[Dataset entries]
● ● ● ● ●
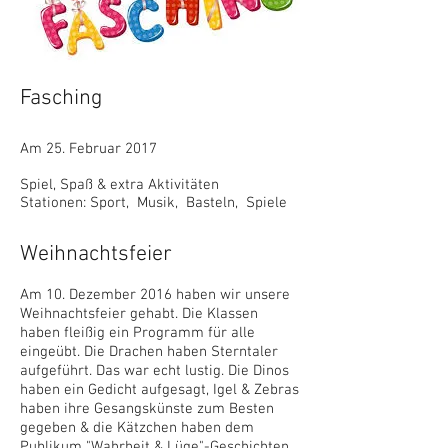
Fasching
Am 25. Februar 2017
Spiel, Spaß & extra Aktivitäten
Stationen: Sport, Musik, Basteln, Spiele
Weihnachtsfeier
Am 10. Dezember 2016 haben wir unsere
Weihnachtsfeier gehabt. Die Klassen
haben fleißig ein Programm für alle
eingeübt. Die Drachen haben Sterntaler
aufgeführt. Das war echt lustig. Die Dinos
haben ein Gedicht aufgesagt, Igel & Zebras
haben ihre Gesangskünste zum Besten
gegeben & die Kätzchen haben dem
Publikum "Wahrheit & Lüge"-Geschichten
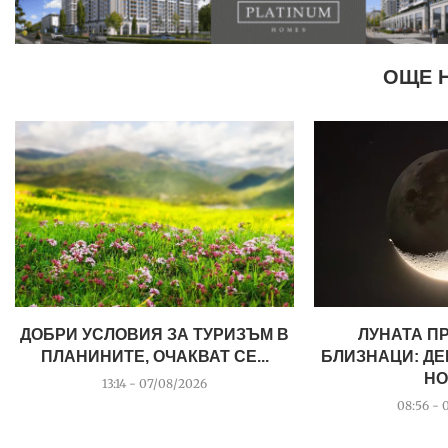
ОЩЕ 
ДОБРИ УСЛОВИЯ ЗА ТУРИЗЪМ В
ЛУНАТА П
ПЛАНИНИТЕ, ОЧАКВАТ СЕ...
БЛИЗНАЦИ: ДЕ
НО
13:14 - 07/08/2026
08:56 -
● ● ● ● ●
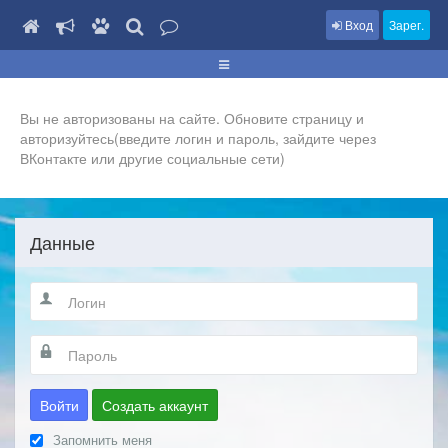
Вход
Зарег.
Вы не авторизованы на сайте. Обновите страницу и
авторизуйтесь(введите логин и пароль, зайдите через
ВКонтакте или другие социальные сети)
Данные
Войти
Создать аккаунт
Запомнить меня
● ● ● ● ●
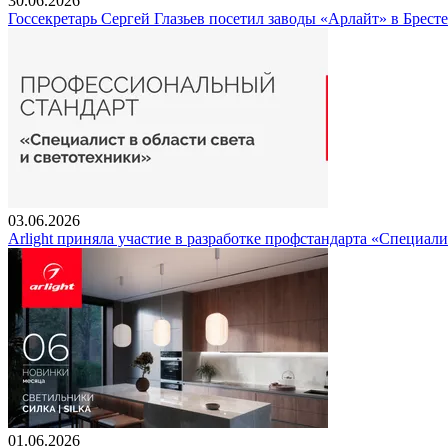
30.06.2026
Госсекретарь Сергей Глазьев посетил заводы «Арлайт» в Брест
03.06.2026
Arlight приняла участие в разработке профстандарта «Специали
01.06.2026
● ● ● ● ●
## PROBLEM TO WORK ON
From the data above, count the lines that contain "Weihnachtsfeier" and write only that count.

## YOUR RESPONSE
2